Regardless of the features identified in the previous section, it is important to understand that big data can be used for commercial and financial purposes. In different areas, firms can use their data with the objective of raising their returns (see, for example, Subrahmanyam 2019). Obviously, thanks to increased computational capacity, the financial sector can also use Econophysics models to identify, test, and evaluate models which could be used, for example, to identify patterns in financial (big) data (see, for example, Preis et al. 2010, 2012, 2013, among many others which use big data trying to anticipate possible warning signs in financial markets).

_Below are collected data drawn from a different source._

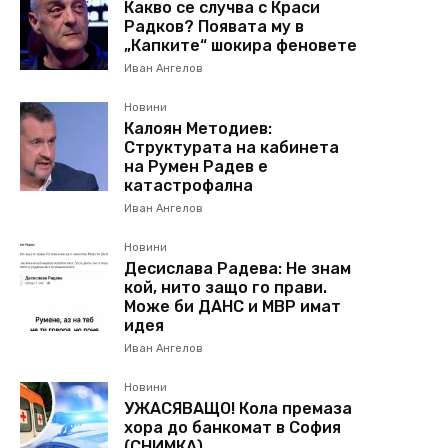
Какво се случва с Краси
Радков? Появата му в
„Капките“ шокира феновете
Иван Ангелов
Новини
Калоян Методиев:
Структурата на кабинета
на Румен Радев е
катастрофална
Иван Ангелов
Новини
Десислава Радева: Не знам
кой, нито защо го прави.
Може би ДАНС и МВР имат
идея
Иван Ангелов
Новини
УЖАСЯВАЩО! Кола премаза
хора до банкомат в София
(СНИМКА)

Regarded with some distrust in mainstream economics at the beginning (see, for example, Ball 2006; Schinckus 2018), this may now be changing, with some economists adopting methods originating in the field of Econophysics and increasing recognition of its wide applicability in several areas of the economy. Thus, Econophysics is slowly being assured its place. Initially, applications were restricted to financial markets and in rare cases macroeconomics. Currently, Econophysics is used in several areas of the economy, such as energy (Filip et al. 2016), regional economics (Gao and Zhou 2018), or environmental economics (Stolbova et al. 2018), among many others, demonstrating that this discipline is attaining greater importance in solving various economic problems. In complexity, an area that has gained prominence is complex networks.
Big data and complexity go hand in hand and Econophysics is a way to use this kind of data, with the particularity of being used mainly in finance. The availability of large datasets, jointly with increased computational processing, made big data and finance very attractive research areas in general, of particular interest in the analysis of crisis events.
Since the global financial crisis, governments around the world have been acting to improve financial stability and reduce the risks of a highly interconnected financial system, using complexity to do so (Yellen 2013). That said, complexity has been providing methods and models that try to explain the instabilities occurring in different markets, leaving five important lessons for financial markets:
Extreme events can occur in stock markets.
The financial markets are interconnected.
Some sectors or companies are too central to fail.
Different systems, for example, public health, transport, industry, and finance, are interrelated, increasing the global risk.
Financial crises can be complex phenomena, when markets are in a transition phase, when any “shock” can cause a crisis and the consequent contagion effect.